(ENTRIES SUPPLIED)

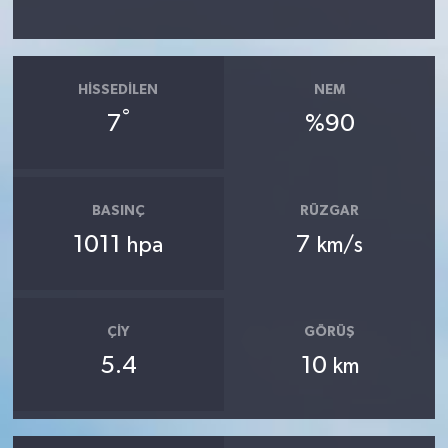
HISSEDILEN
NEM
°
7
%90
BASINÇ
RÜZGAR
1011
7
hpa
km/s
ÇIY
GÖRÜŞ
5.4
10
km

(End ENTRIES SUPPLIED)

Please set down the data above exactly as given, leaving every picture out.

* **RESPONSE**
HISSEDILEN
NEM
°
7
%90
BASINÇ
RÜZGAR
1011
7
hpa
km/s
ÇIY
GÖRÜŞ
5.4
10
km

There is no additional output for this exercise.